L'histoire :
Le palais s’éclaira d’un seul coup à sa plus haute terrasse, la porte du milieu s’ouvrit, et une femme, la fille d’Hamilcar elle-même, couverte de vêtements noirs, apparut sur le seuil. Elle descendit le premier escalier qui longeait obliquement le premier étage, puis le second, le troisième, et elle s’arrêta sur la dernière terrasse, au haut de l’escalier des galères. Immobile et la tête basse, elle regardait les soldats. Sa chevelure, poudrée d’un sable violet, et réunie en forme de tour selon la mode des vierges chananéennes, la faisait paraître plus grande (…). Puis salammbô, sans s’arrêter, raconta comment Malkarth, après avoir vaincu Masiabal, mit à la proie du navire sa tête coupée. – « A chaque battement des flots, elle s’enfonçait sous l’écume ; mais le soleil l’embaumait, elle se fit plus dure que l’or ; cependant les yeux ne cessaient point de pleurer, et les larmes, continuellement, tombaient dans l’eau. »…

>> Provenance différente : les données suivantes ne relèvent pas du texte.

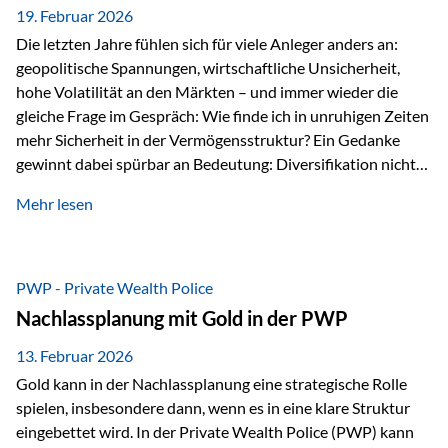
19. Februar 2026
Die letzten Jahre fühlen sich für viele Anleger anders an:
geopolitische Spannungen, wirtschaftliche Unsicherheit,
hohe Volatilität an den Märkten – und immer wieder die
gleiche Frage im Gespräch: Wie finde ich in unruhigen Zeiten
mehr Sicherheit in der Vermögensstruktur? Ein Gedanke
gewinnt dabei spürbar an Bedeutung: Diversifikation nicht
nur über Anlageklassen, sondern auch über Jurisdiktionen.
Mehr lesen
Wer Vermögen ausschließlich in einem Rechtsraum
organisiert, ist auch von dessen Rahmenbedingungen
besonders abhängig. Genau hier kann das Fürstentum
Liechtenstein eine Rolle spielen: außerhalb der EU, ohne
PWP - Private Wealth Police
Euro, mit einem eigenständigen Rechts- und Finanzplatz.
Nachlassplanung mit Gold in der PWP
Und genau an dieser Stelle setzt der 3-Zellenschutz an –…
13. Februar 2026
Gold kann in der Nachlassplanung eine strategische Rolle
spielen, insbesondere dann, wenn es in eine klare Struktur
eingebettet wird. In der Private Wealth Police (PWP) kann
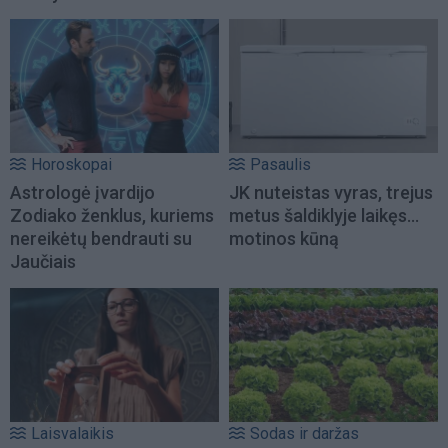
Horoskopai
Pasaulis
Astrologė įvardijo
JK nuteistas vyras, trejus
Zodiako ženklus, kuriems
metus šaldiklyje laikęs...
nereikėtų bendrauti su
motinos kūną
Jaučiais
Laisvalaikis
Sodas ir daržas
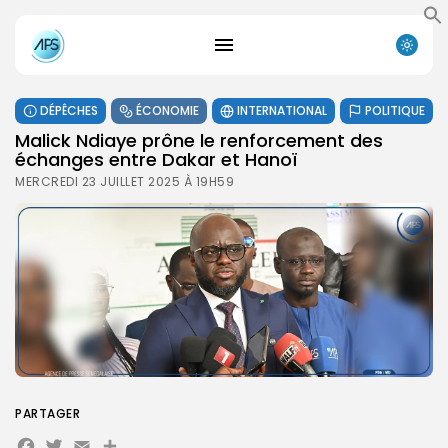
DÉPÊCHES
ÉCONOMIE
INTERNATIONAL
POLITIQUE
Malick Ndiaye prône le renforcement des
échanges entre Dakar et Hanoï
MERCREDI 23 JUILLET 2025 À 19H59
PARTAGER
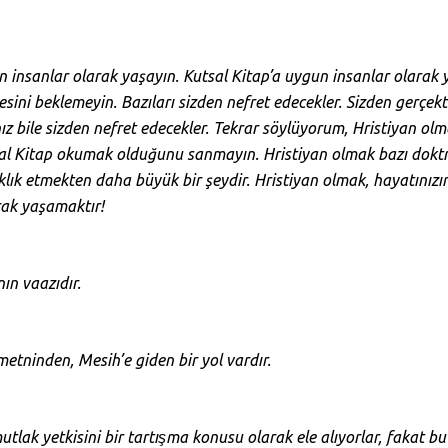
n insanlar olarak yaşayın. Kutsal Kitap’a uygun insanlar olarak 
esini beklemeyin. Bazıları sizden nefret edecekler. Sizden gerçekt
z bile sizden nefret edecekler. Tekrar söylüyorum, Hristiyan olm
al Kitap okumak olduğunu sanmayın. Hristiyan olmak bazı doktri
lık etmekten daha büyük bir şeydir. Hristiyan olmak, hayatınızın
rak yaşamaktır!
nın vaazıdır.
metninden, Mesih’e giden bir yol vardır.
n
mutlak yetkisini bir tartışma konusu olarak ele alıyorlar, fakat bu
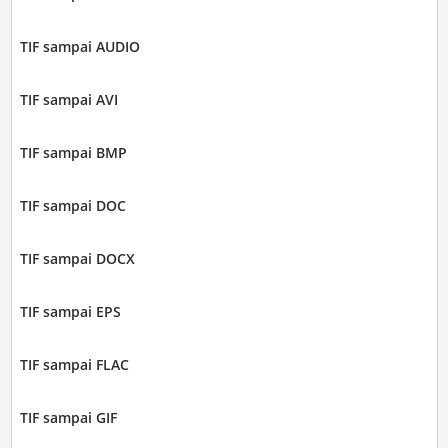
TIF sampai AUDIO
TIF sampai AVI
TIF sampai BMP
TIF sampai DOC
TIF sampai DOCX
TIF sampai EPS
TIF sampai FLAC
TIF sampai GIF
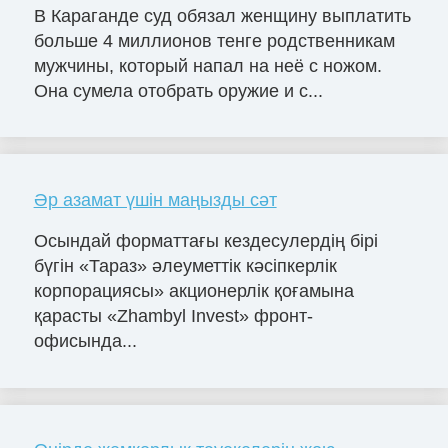
В Караганде суд обязал женщину выплатить
больше 4 миллионов тенге родственникам
мужчины, который напал на неё с ножом.
Она сумела отобрать оружие и с...
Әр азамат үшін маңызды сәт
Осындай форматтағы кездесулердің бірі
бүгін «Тараз» әлеуметтік кәсіпкерлік
корпорациясы» акционерлік қоғамына
қарасты «Zhambyl Invest» фронт-
офисында...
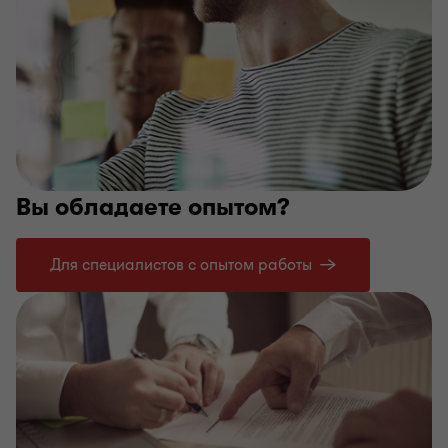
Вы обладаете опытом?
Для специалистов с опытом работы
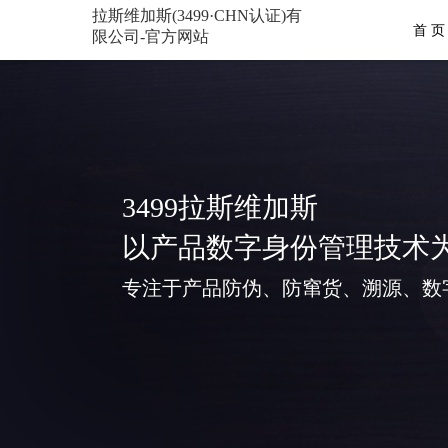
拉斯维加斯(3499·CHN认证)有
首 页
限公司-官方网站
3499拉斯维加斯
以产品数字身份管理技术
专注于产品防伪、防窜货、溯源、数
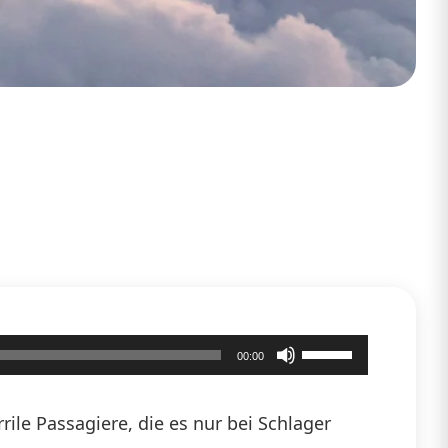
Pfeiltasten
00:00
Hoch/Runter
benutzen,
ile Passagiere, die es nur bei Schlager
um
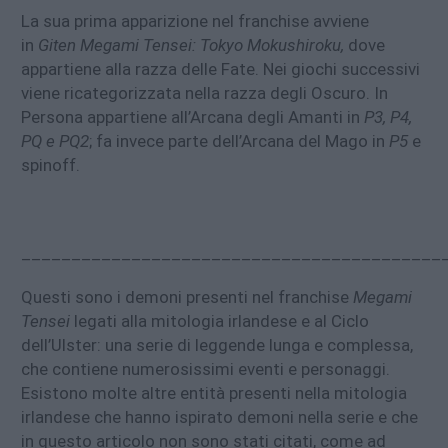
La sua prima apparizione nel franchise avviene
in
Giten Megami Tensei: Tokyo Mokushiroku,
dove
appartiene alla razza delle Fate. Nei giochi successivi
viene ricategorizzata nella razza degli Oscuro. In
Persona appartiene all’Arcana degli Amanti in
P3, P4,
PQ e PQ2
; fa invece parte dell’Arcana del Mago in
P5
e
spinoff.
__________________________________________
Questi sono i demoni presenti nel franchise
Megami
Tensei
legati alla mitologia irlandese e al Ciclo
dell’Ulster: una serie di leggende lunga e complessa,
che contiene numerosissimi eventi e personaggi.
Esistono molte altre entità presenti nella mitologia
irlandese che hanno ispirato demoni nella serie e che
in questo articolo non sono stati citati, come ad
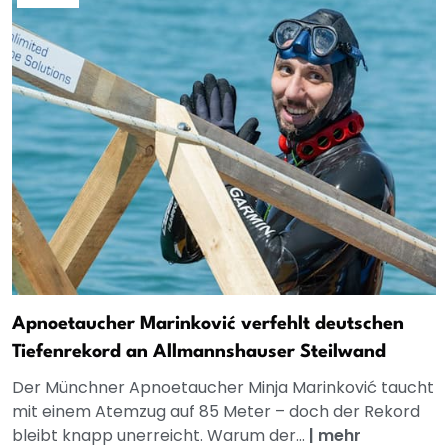
Apnoetaucher Marinković verfehlt deutschen
Tiefenrekord an Allmannshauser Steilwand
Der Münchner Apnoetaucher Minja Marinković taucht
mit einem Atemzug auf 85 Meter – doch der Rekord
bleibt knapp unerreicht. Warum der...
|
mehr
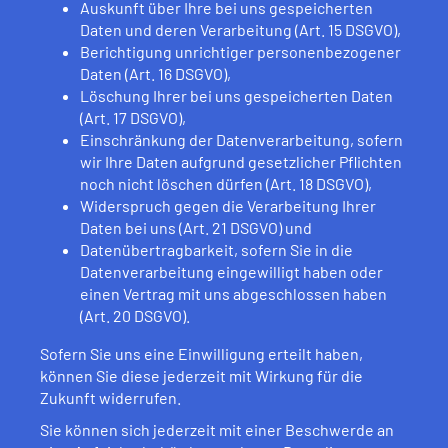
Auskunft über Ihre bei uns gespeicherten
Daten und deren Verarbeitung (Art. 15 DSGVO),
Berichtigung unrichtiger personenbezogener
Daten (Art. 16 DSGVO),
Löschung Ihrer bei uns gespeicherten Daten
(Art. 17 DSGVO),
Einschränkung der Datenverarbeitung, sofern
wir Ihre Daten aufgrund gesetzlicher Pflichten
noch nicht löschen dürfen (Art. 18 DSGVO),
Widerspruch gegen die Verarbeitung Ihrer
Daten bei uns (Art. 21 DSGVO) und
Datenübertragbarkeit, sofern Sie in die
Datenverarbeitung eingewilligt haben oder
einen Vertrag mit uns abgeschlossen haben
(Art. 20 DSGVO).
Sofern Sie uns eine Einwilligung erteilt haben,
können Sie diese jederzeit mit Wirkung für die
Zukunft widerrufen.
Sie können sich jederzeit mit einer Beschwerde an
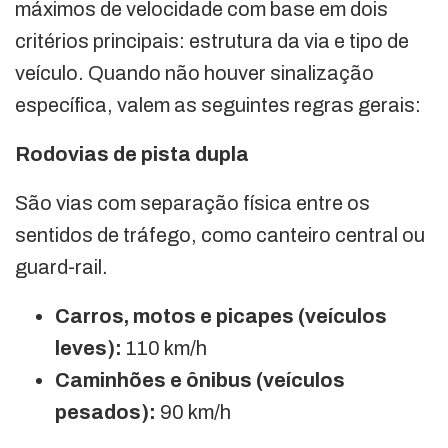
máximos de velocidade com base em dois
critérios principais: estrutura da via e tipo de
veículo. Quando não houver sinalização
específica, valem as seguintes regras gerais:
Rodovias de pista dupla
São vias com separação física entre os
sentidos de tráfego, como canteiro central ou
guard-rail.
Carros, motos e picapes (veículos
leves):
110 km/h
Caminhões e ônibus (veículos
pesados):
90 km/h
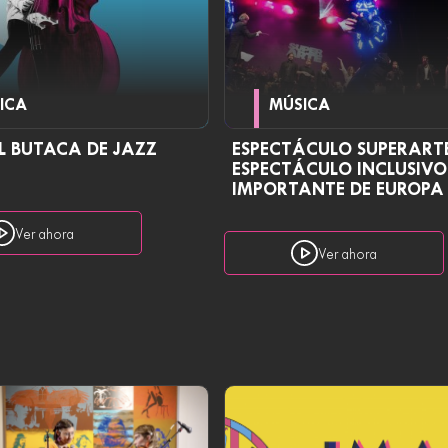
ICA
MÚSICA
L BUTACA DE JAZZ
ESPECTÁCULO SUPERARTE
ESPECTÁCULO INCLUSIV
IMPORTANTE DE EUROPA
Ver ahora
Ver ahora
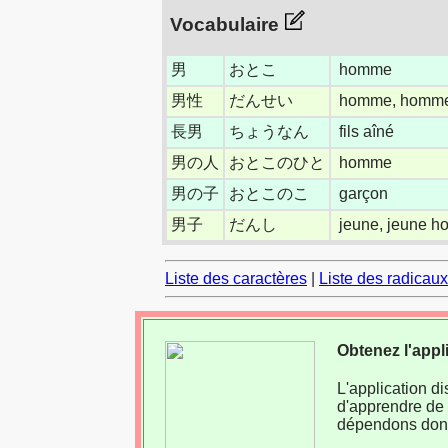
Vocabulaire
男
おとこ
homme
男性
だんせい
homme, homm
長男
ちょうなん
fils aîné
男の人
おとこのひと
homme
男の子
おとこのこ
garçon
男子
だんし
jeune, jeune 
Liste des caractères
|
Liste des radicaux
Obtenez l'appl
L'application d
d'apprendre de 
dépendons donc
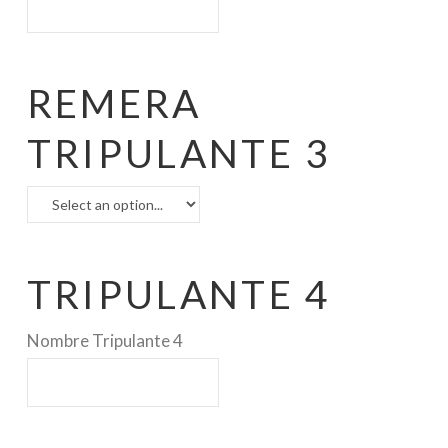
REMERA
TRIPULANTE 3
TRIPULANTE 4
Nombre Tripulante 4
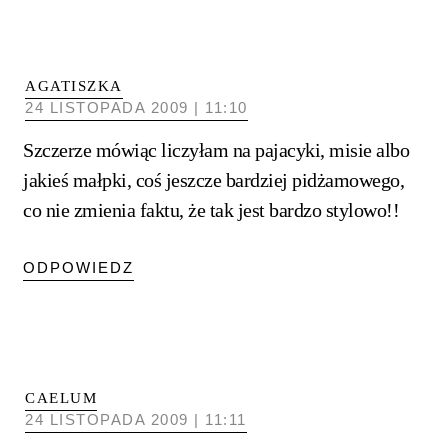
AGATISZKA
24 LISTOPADA 2009 | 11:10
Szczerze mówiąc liczyłam na pajacyki, misie albo
jakieś małpki, coś jeszcze bardziej pidżamowego,
co nie zmienia faktu, że tak jest bardzo stylowo!!
ODPOWIEDZ
CAELUM
24 LISTOPADA 2009 | 11:11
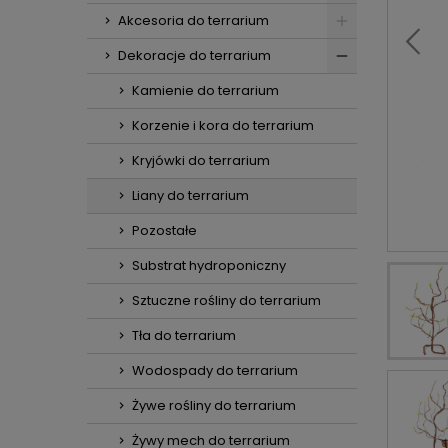
Akcesoria do terrarium
Dekoracje do terrarium
Kamienie do terrarium
Korzenie i kora do terrarium
Kryjówki do terrarium
Liany do terrarium
Pozostałe
Substrat hydroponiczny
Sztuczne rośliny do terrarium
Tła do terrarium
Wodospady do terrarium
Żywe rośliny do terrarium
Żywy mech do terrarium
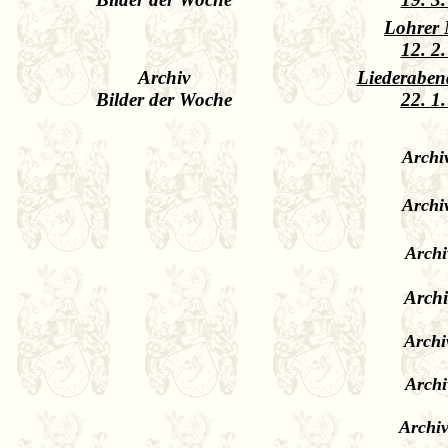
Lohrer
12. 2
Archiv
Liederaben
Bilder der Woche
22. 1
Archi
Archi
Archi
Archi
Archi
Archi
Archiv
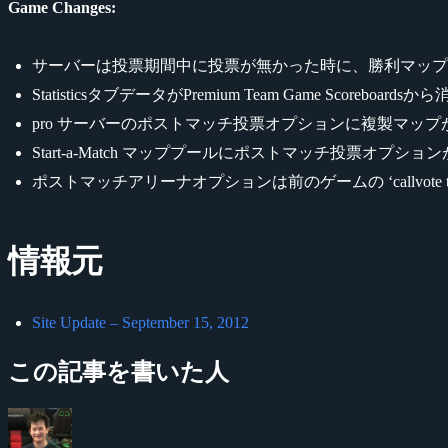
Game Changes:
サーバーは投票期間中に投票が無かった時に、勝利マップとして
StatisticsタブデータがPremium Team Game Scoreboa
pro サーバーのポストマッチ投票オプションに複製マッ
Start-a-Match マッププールにポストマッチ投票オ
ポストマッチアリーナオプションは前のゲームの ‘callvote teamsi
情報元
Site Update – September 15, 2012
この記事を書いた人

Ce qu'on en pense sur la planète BD :
Conjointement à la réédition intégrale, aux éditions Drugstore, de sa trilogie Salammbô, Philippe Druillet est revenu sur le sujet et commit, en 2009, 42 portraits dénudés de la fille d’Hamilcar. 42 portraits reproduits ici et apposés, page après page, au texte de Flaubert décrivant l’égérie : son apparence, ses appétences, son isolement, sa destinée, sa fin, etc. Cet album intitulé Les Nus propose de fait un appendice à l’œuvre originale, un regard – une attention accrue – renouvelé sur le personnage de Salammbô. D’une plastique européenne relativement classique (cf. photographies de l’œuvre originale), la belle est devenue africaine, comme transformée par sa quasi-divinité. Ses caractères sexuels sont mis en avant : la générosité de ses seins, la volupté de ses courbes, les accessoires « phalliques » l’environnant... Essence même de la femme, symbole de la fécondité, obsession du désir masculin : Salammbô est tout cela et plus encore à la fois. Le caractère obsessionnel du propos transparaît par ailleurs dans une certaine redondance de ces Nus. D’une qualité graphique indéniable, tour à tour baroques, érotiques et/ou flamboyants, ces portraits auraient peut-être gagnés en plus de diversité. Reste que cet illustré ne manquera pas de vous subjuguer et de prolonger, avec plaisir, l’intégrale magistrale que vous aurez acquis de concert.